Nuestra fe es débil, ¿no es cierto? Hace tan solo seis semanas celebramos el asombroso milagro de nuestra salvación y la fuente verdadera de toda la alegría y de la esperanza humana. Creemos que el Señor ha resucitado, que ha conquistado el pecado y la muerte y que somos verdaderamente libres.

Creemos esto y, sin embargo, tenemos nuestras dudas. Confiamos en Él y, sin embargo, sucumbimos a la tristeza y a la desesperación. Esta es precisamente la razón por la que Cristo nos envió al Espíritu Santo: para infundirnos valor en nuestra debilidad, para ayudarnos a mantenernos fieles a su palabra y, por supuesto, para llenar nuestros corazones con alegría eterna.

Recordemos lo que dijo el papa Benedicto XVI una vez en un mensaje de Pascua “Urbi et Orbi” (para la ciudad y para el mundo): “La Pascua no consiste en magia alguna. De la misma manera que el pueblo hebreo se encontró con el desierto, más allá del Mar Rojo, así también la Iglesia, después de la Resurrección, se encuentra con los gozos y esperanzas, los dolores y angustias de la historia.”

La alegría y la esperanza no eliminan nuestro dolor y nuestras angustias; las transforman y las convierten en algo similar a la Pasión y muerte del Señor: una participación en la dolorosa peregrinación del sufrimiento humano hacia la alegría plena de la vida eterna.

Es por esto que la Pascua es la temporada de la esperanza. Nuestra esperanza no es un ideal, una forma de “hacerse ilusiones”; no es una cuestión política ni ideológica. Es el realismo cristiano enclavado en la persona de Jesucristo y en la historia de su vida, muerte y resurrección.

La esperanza cristiana no es una ilusión. Tal como nos asegura la Carta a los Hebreos, “tenemos como firme y segura ancla del alma una esperanza que penetra hasta detrás de la cortina del santuario” (Heb 6:19). En verdad estamos anclados contra las tormentas que se presentan todos los días. Las dificultades de la vida no desaparecen para los cristianos. Las soportamos con confianza y se transforman mediante la esperanza alegre en Cristo Resucitado.

Es por ello que nos atrevemos a pedir por una alegría eterna.

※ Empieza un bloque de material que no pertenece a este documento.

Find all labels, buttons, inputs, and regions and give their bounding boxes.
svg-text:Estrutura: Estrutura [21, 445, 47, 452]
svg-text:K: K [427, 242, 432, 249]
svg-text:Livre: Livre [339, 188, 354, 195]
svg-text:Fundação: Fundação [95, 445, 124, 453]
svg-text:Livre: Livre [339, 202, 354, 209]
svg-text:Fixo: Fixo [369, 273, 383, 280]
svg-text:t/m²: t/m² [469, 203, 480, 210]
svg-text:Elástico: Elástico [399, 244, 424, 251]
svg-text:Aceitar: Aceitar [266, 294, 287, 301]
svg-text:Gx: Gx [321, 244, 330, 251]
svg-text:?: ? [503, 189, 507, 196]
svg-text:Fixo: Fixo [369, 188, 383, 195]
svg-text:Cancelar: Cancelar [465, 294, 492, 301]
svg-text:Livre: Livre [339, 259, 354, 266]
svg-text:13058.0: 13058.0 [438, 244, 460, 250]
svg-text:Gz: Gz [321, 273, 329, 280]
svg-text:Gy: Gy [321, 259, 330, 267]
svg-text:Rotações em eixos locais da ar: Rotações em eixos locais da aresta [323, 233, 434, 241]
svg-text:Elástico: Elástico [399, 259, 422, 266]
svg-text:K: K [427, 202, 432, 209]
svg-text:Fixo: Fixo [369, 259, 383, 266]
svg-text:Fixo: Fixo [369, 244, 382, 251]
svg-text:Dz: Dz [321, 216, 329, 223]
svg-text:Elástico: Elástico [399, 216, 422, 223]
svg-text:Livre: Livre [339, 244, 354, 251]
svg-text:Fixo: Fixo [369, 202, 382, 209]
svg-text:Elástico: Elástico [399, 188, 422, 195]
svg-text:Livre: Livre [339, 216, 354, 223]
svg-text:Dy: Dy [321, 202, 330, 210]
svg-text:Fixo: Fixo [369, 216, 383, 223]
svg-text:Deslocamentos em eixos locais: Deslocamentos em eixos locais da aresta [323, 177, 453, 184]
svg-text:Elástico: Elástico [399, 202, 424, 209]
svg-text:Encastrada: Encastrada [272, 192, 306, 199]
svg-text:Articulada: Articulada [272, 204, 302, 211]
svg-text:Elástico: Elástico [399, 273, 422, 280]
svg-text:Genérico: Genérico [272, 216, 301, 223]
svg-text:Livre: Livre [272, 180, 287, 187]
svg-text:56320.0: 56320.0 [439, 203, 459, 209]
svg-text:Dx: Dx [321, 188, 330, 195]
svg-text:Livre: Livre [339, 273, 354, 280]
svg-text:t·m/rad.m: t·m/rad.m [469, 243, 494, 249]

Sabemos que necesitamos la ayuda de la gracia de Dios para enfrentar el dolor y el agotamiento de la vida cotidiana. Sabemos que necesitamos los siete dones del Espíritu (sabiduría, inteligencia, consejo, fortaleza, ciencia, piedad y temor de Dios) para que nos apuntalen en la travesía de la vida. Sabemos que, tal como nos recordó el papa Benedicto, “Iglesia, después de la Resurrección, se encuentra con los gozos y esperanzas, los dolores y angustias de la historia.”

Esto fue especialmente cierto para los discípulos de Jesús. Muchos tuvieron que enfrentar crudas persecuciones y muertes mientras cumplían con la enorme comisión del Señor de ir por el mundo como misioneros para predicar el Evangelio y curar a los enfermos en su nombre. No estuvieron exentos de sufrimiento y desesperanza, pero sirvieron al Señor con alegría por la facultad que les había conferido el espíritu Santo y porque en sus corazones ardía el amor de Dios.

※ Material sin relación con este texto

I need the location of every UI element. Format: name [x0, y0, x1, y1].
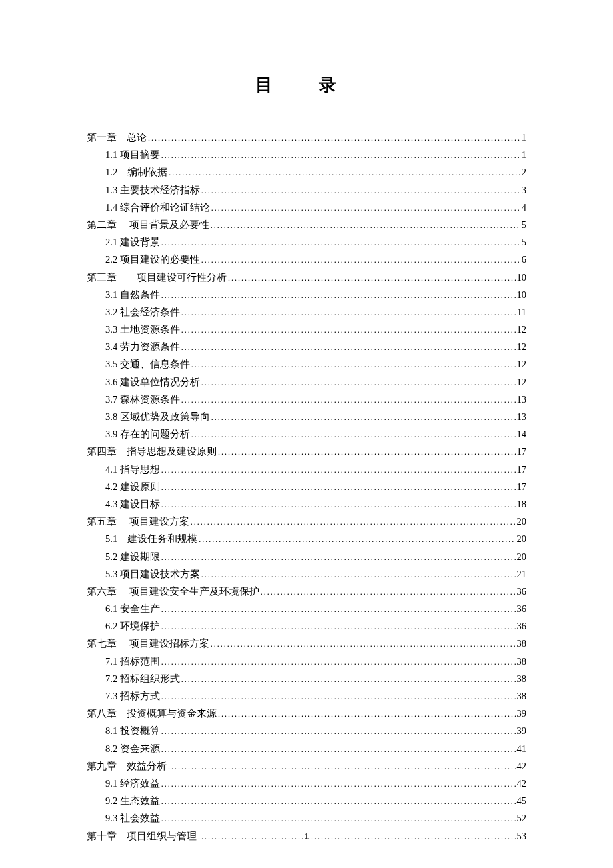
- toc-entry-label: 3.7 森林资源条件: [105, 392, 180, 407]
- toc-leader-dots: [161, 723, 516, 739]
- toc-entry: 2.2 项目建设的必要性6: [87, 252, 526, 267]
- toc-entry-page: 13: [517, 409, 527, 425]
- toc-entry-page: 42: [517, 759, 527, 774]
- toc-leader-dots: [211, 200, 520, 215]
- toc-entry-label: 5.1 建设任务和规模: [105, 531, 197, 547]
- toc-entry: 3.8 区域优势及政策导向13: [87, 409, 526, 425]
- toc-leader-dots: [161, 549, 516, 565]
- toc-entry-page: 45: [517, 793, 527, 809]
- toc-entry-label: 第四章 指导思想及建设原则: [87, 444, 217, 459]
- toc-leader-dots: [211, 217, 520, 233]
- toc-entry-page: 17: [517, 479, 527, 495]
- toc-leader-dots: [181, 339, 516, 355]
- toc-entry-page: 36: [517, 619, 527, 634]
- toc-leader-dots: [201, 375, 516, 390]
- toc-entry: 3.1 自然条件10: [87, 287, 526, 303]
- toc-leader-dots: [201, 252, 520, 267]
- toc-entry-page: 41: [517, 741, 527, 757]
- toc-entry: 8.2 资金来源41: [87, 741, 526, 757]
- toc-leader-dots: [181, 392, 516, 407]
- toc-entry-page: 18: [517, 497, 527, 512]
- toc-leader-dots: [191, 514, 516, 529]
- toc-entry: 3.4 劳力资源条件12: [87, 339, 526, 355]
- toc-entry-label: 6.1 安全生产: [105, 601, 160, 617]
- toc-entry: 3.9 存在的问题分析14: [87, 427, 526, 442]
- toc-entry: 7.1 招标范围38: [87, 654, 526, 669]
- toc-leader-dots: [161, 654, 516, 669]
- toc-entry-label: 4.2 建设原则: [105, 479, 160, 495]
- toc-entry-page: 17: [517, 444, 527, 459]
- toc-entry-page: 11: [517, 305, 526, 320]
- toc-entry-label: 3.5 交通、信息条件: [105, 357, 190, 372]
- toc-entry-page: 5: [522, 217, 526, 233]
- toc-leader-dots: [161, 793, 516, 809]
- toc-entry-page: 17: [517, 462, 527, 477]
- toc-leader-dots: [168, 759, 516, 774]
- toc-entry-page: 38: [517, 654, 527, 669]
- toc-entry: 1.4 综合评价和论证结论4: [87, 200, 526, 215]
- toc-entry: 6.2 环境保护36: [87, 619, 526, 634]
- toc-entry: 3.6 建设单位情况分析12: [87, 375, 526, 390]
- toc-entry: 9.3 社会效益52: [87, 811, 526, 826]
- toc-entry-label: 1.2 编制依据: [105, 165, 167, 180]
- toc-entry-page: 52: [517, 811, 527, 826]
- toc-entry: 7.3 招标方式38: [87, 689, 526, 704]
- toc-entry-label: 第八章 投资概算与资金来源: [87, 706, 217, 721]
- toc-entry-label: 3.1 自然条件: [105, 287, 160, 303]
- toc-entry-label: 5.3 项目建设技术方案: [105, 567, 200, 582]
- toc-leader-dots: [181, 322, 516, 337]
- toc-entry: 4.3 建设目标18: [87, 497, 526, 512]
- toc-leader-dots: [161, 462, 516, 477]
- toc-leader-dots: [161, 147, 520, 163]
- toc-entry-label: 3.9 存在的问题分析: [105, 427, 190, 442]
- toc-leader-dots: [161, 601, 516, 617]
- toc-leader-dots: [211, 409, 516, 425]
- toc-entry-label: 4.1 指导思想: [105, 462, 160, 477]
- toc-entry-page: 36: [517, 584, 527, 599]
- toc-entry: 1.2 编制依据2: [87, 165, 526, 180]
- toc-entry-page: 12: [517, 339, 527, 355]
- toc-entry-page: 38: [517, 636, 527, 651]
- toc-leader-dots: [218, 706, 516, 721]
- toc-leader-dots: [161, 811, 516, 826]
- toc-entry-page: 1: [522, 130, 526, 145]
- toc-leader-dots: [199, 531, 515, 547]
- toc-leader-dots: [161, 497, 516, 512]
- toc-entry-page: 39: [517, 706, 527, 721]
- toc-entry-label: 8.2 资金来源: [105, 741, 160, 757]
- toc-leader-dots: [161, 235, 520, 250]
- toc-entry: 9.2 生态效益45: [87, 793, 526, 809]
- toc-entry-label: 3.3 土地资源条件: [105, 322, 180, 337]
- toc-entry: 7.2 招标组织形式38: [87, 671, 526, 687]
- toc-leader-dots: [148, 130, 520, 145]
- toc-entry: 4.2 建设原则17: [87, 479, 526, 495]
- toc-entry: 3.7 森林资源条件13: [87, 392, 526, 407]
- toc-entry-label: 第六章 项目建设安全生产及环境保护: [87, 584, 259, 599]
- toc-entry: 5.3 项目建设技术方案21: [87, 567, 526, 582]
- table-of-contents: 第一章 总论11.1 项目摘要11.2 编制依据21.3 主要技术经济指标31.…: [87, 130, 526, 844]
- toc-entry: 4.1 指导思想17: [87, 462, 526, 477]
- page-number: 1: [0, 831, 613, 841]
- toc-entry: 1.3 主要技术经济指标3: [87, 183, 526, 198]
- toc-entry-page: 42: [517, 776, 527, 791]
- toc-entry-page: 10: [517, 287, 527, 303]
- toc-entry: 第六章 项目建设安全生产及环境保护36: [87, 584, 526, 599]
- toc-entry-page: 21: [517, 567, 527, 582]
- toc-entry-label: 3.8 区域优势及政策导向: [105, 409, 210, 425]
- toc-entry-page: 20: [517, 514, 527, 529]
- toc-leader-dots: [161, 741, 516, 757]
- toc-leader-dots: [161, 689, 516, 704]
- toc-leader-dots: [181, 305, 516, 320]
- toc-entry: 第七章 项目建设招标方案38: [87, 636, 526, 651]
- toc-entry-page: 10: [517, 270, 527, 285]
- toc-entry: 2.1 建设背景5: [87, 235, 526, 250]
- toc-entry-page: 3: [522, 183, 526, 198]
- toc-entry-label: 1.4 综合评价和论证结论: [105, 200, 210, 215]
- toc-leader-dots: [169, 165, 520, 180]
- toc-entry-label: 7.1 招标范围: [105, 654, 160, 669]
- toc-entry-page: 14: [517, 427, 527, 442]
- toc-entry: 3.5 交通、信息条件12: [87, 357, 526, 372]
- toc-entry-label: 9.1 经济效益: [105, 776, 160, 791]
- toc-entry-page: 38: [517, 689, 527, 704]
- toc-entry: 第五章 项目建设方案20: [87, 514, 526, 529]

Cuando llegan los días oscuros, tanto en nuestras vidas personales como en nuestra vida conjunta como discípulos, invocamos al Espíritu Santo en un himno de oración:

Ven, Espíritu Santo
y envía desde el cielo
un rayo de tu luz (...)
Lava lo que está manchado,
riega lo que es árido,
cura lo que está enfermo.
Doblega lo que es rígido,
calienta lo que es frío,
dirige lo que está extraviado.
(...) Dales el precio de la salvación,
dales el eterno gozo. Amén.
¡Aleluya!

Anhelamos la alegría eterna. Como nos dice el papa Francisco, encontraremos esta alegría si podemos salirnos de nuestra comodidad y convertirnos en discípulos misioneros que se entregan de todo corazón a proclamar la Buena Nueva.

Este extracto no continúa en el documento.